We'd taken to going to our local record store and picking out "heavy metal" albums based on an imperfect system of the coolness of the band's name and how menacing they looked in the jacket photos. The first we bought was Exciter's "Heavy Metal Maniac." The second was Venom's "Black Metal." The third was Metallica's "Kill 'Em All."

By the time I heard the break in "Four Horsemen," it was over.

Time
Has taken its toll on you
The lines that crack your face...


Over.

For the rest of the '80s, speed/thrash/heavy metal was all I listened to. Slayer, Death Angel, Vio-lence, Kreator, Possessed, Death Angel, Helloween, Celtic Frost, Sacrifice...and on and on.

Of course, Metallica continued to crank out albums, though not fast enough for any of us. Then came the "Black Album," which has its inspired moments, but is not, at its heart, the Metallica I love. Then the mediocre "Load," and the largely unlistenable "Re-Load." Then WAY too much publicity whoring by Lars culminating in the Napster money grab. Suffice to say, the Metallica star had fallen in my life.

Yet, they still have a hold on me. I actually bought St. Anger. And I even find moments in that album where their genius shines through (the opening to "Some Kind of Monster" for instance), but the production sucks and the overall tone is that of an aging band chasing a (nu-metal) trend.

Regardless of ALL THAT, I was very much looking forward to seeing the documentary. I was mildly disappointed. To be sure, there are inspired moments: a teary Dave Mustaine unburdening his weary soul, his years of torment, to an uncomfortable Lars; Lars' "fuck" speech to an unmoved James, the obvious pain of the fired Jason Newstead (and Hetfield's explanation: "My reaction to hold on to things I love is to choke them to death") and the unintentional humor of the therapist acting like an actual member of the band.

However, as a documentary, it fails. The biggest change isn't even seen onscreen. Pre-rehab James Hetfield is an angry, disheveled bastard. Post-rehab James Hetfield is thoughtful, clean, even, by his standards, verbose. But the viewer never gets to see the profound changes. He's gone. He comes back. He's different. We don't get the process, the breakthroughs, just the before and after. Furthermore, his return sparks a great deal of friction which is never really explored to its depths. We know WHY it's happening, we just never get to see any resolution. We see the band seemingly happy and with a new bassist, but the issues raised by James' return are never dealt with to any degree of finality.
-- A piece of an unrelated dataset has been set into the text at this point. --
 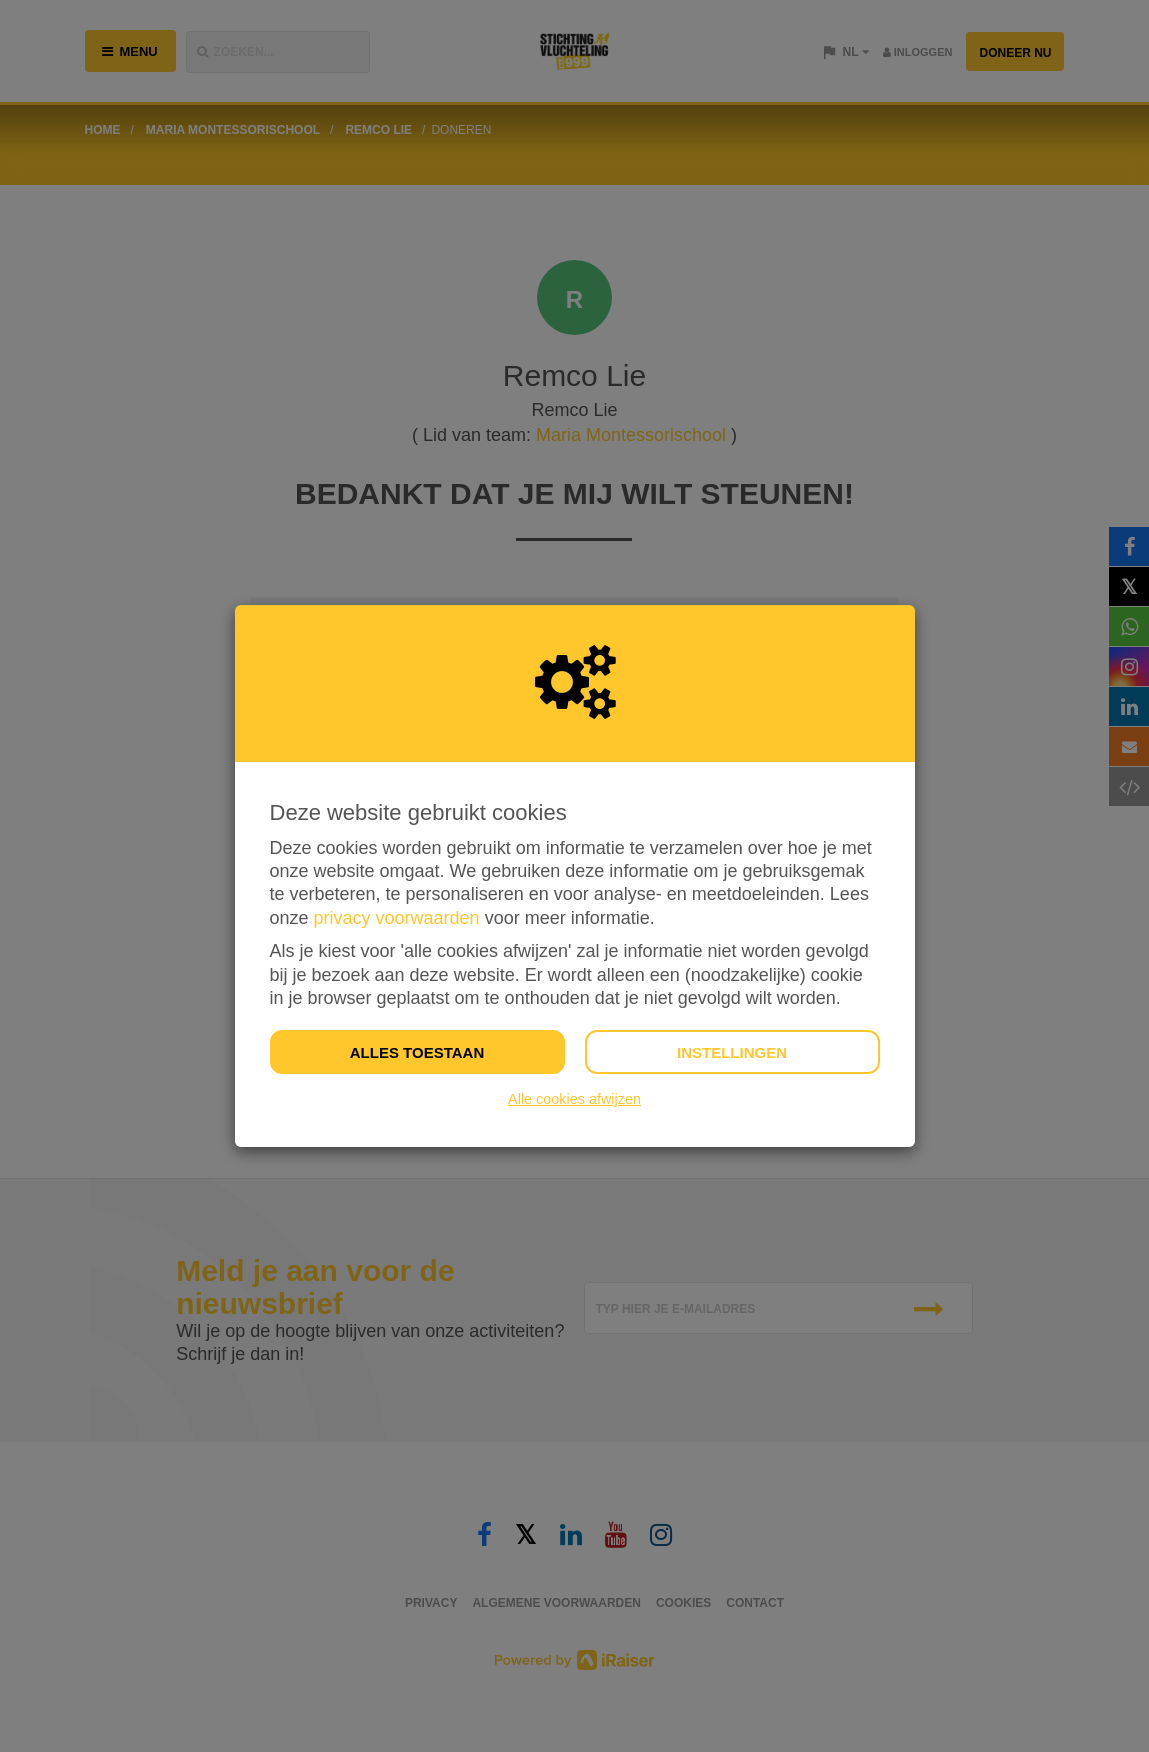 What do you see at coordinates (417, 1052) in the screenshot?
I see `Alles toestaan` at bounding box center [417, 1052].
Oh, and Kirk Hammett is a weepy sycophant with nothing even remotely interesting to say.

For the sake of argument, here are my top 5 Metallica songs:

1. Seek and Destroy
2. Blackened
3. The Four Horsemen
4. Master of Puppets
5. Creeping Death
5a. Eye of the Beholder

My list. I can cheat.

*************************************

Hearty congratulations to anyone who made it all the way through this. I wonder if there is another human in the universe who could possibly be interested in each of the topics. I'd say it's 9/5 against.